**** EXERCISE DATA ****

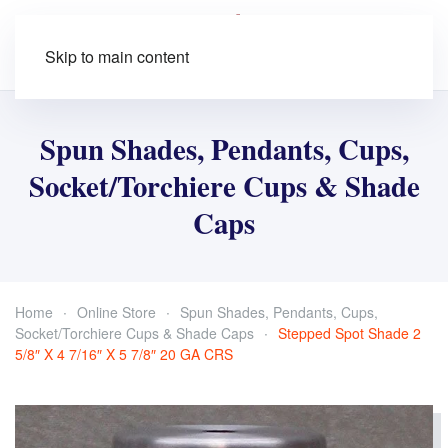
Skip to main content
Spun Shades, Pendants, Cups,
Socket/Torchiere Cups & Shade
Caps
Home
Online Store
Spun Shades, Pendants, Cups,
Socket/Torchiere Cups & Shade Caps
Stepped Spot Shade 2
5/8″ X 4 7/16″ X 5 7/8″ 20 GA CRS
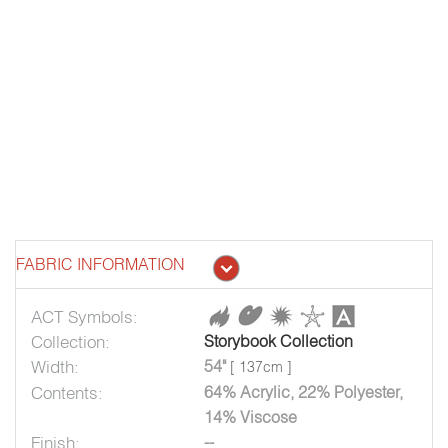
FABRIC INFORMATION
ACT Symbols:
Collection:
Storybook Collection
Width:
54"
[ 137cm ]
Contents:
64% Acrylic, 22% Polyester,
14% Viscose
Finish:
--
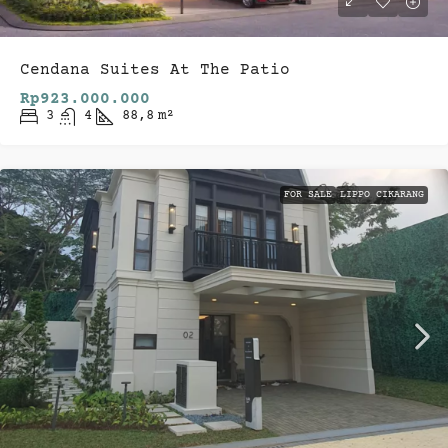
Cendana Suites At The Patio
Rp923.000.000
3
4
88,8
m²
FOR SALE
LIPPO CIKARANG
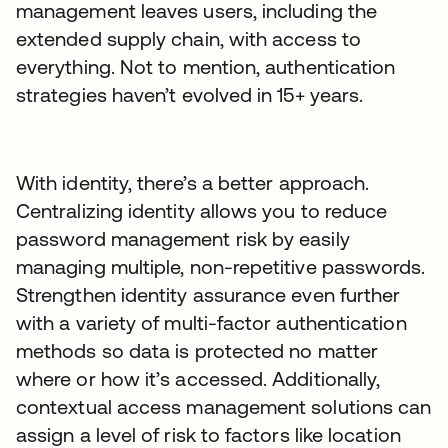
management leaves users, including the
extended supply chain, with access to
everything. Not to mention, authentication
strategies haven’t evolved in 15+ years.
With identity, there’s a better approach.
Centralizing identity allows you to reduce
password management risk by easily
managing multiple, non-repetitive passwords.
Strengthen identity assurance even further
with a variety of multi-factor authentication
methods so data is protected no matter
where or how it’s accessed. Additionally,
contextual access management solutions can
assign a level of risk to factors like location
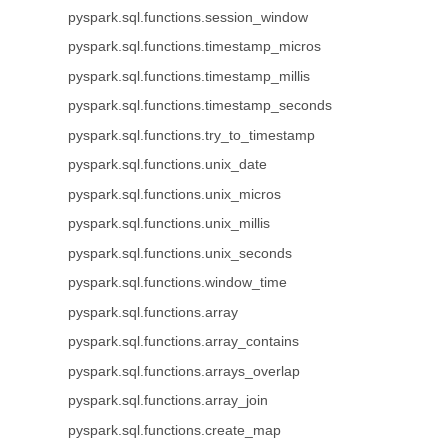
pyspark.sql.functions.session_window
pyspark.sql.functions.timestamp_micros
pyspark.sql.functions.timestamp_millis
pyspark.sql.functions.timestamp_seconds
pyspark.sql.functions.try_to_timestamp
pyspark.sql.functions.unix_date
pyspark.sql.functions.unix_micros
pyspark.sql.functions.unix_millis
pyspark.sql.functions.unix_seconds
pyspark.sql.functions.window_time
pyspark.sql.functions.array
pyspark.sql.functions.array_contains
pyspark.sql.functions.arrays_overlap
pyspark.sql.functions.array_join
pyspark.sql.functions.create_map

****

#### [PROBLEM STATEMENT]
All lines from the one containing "pyspark.sql.functions.window_time" to the end of the records, both ends included, should be printed exactly and on their own.

#### [TASK OUTPUT]
pyspark.sql.functions.window_time
pyspark.sql.functions.array
pyspark.sql.functions.array_contains
pyspark.sql.functions.arrays_overlap
pyspark.sql.functions.array_join
pyspark.sql.functions.create_map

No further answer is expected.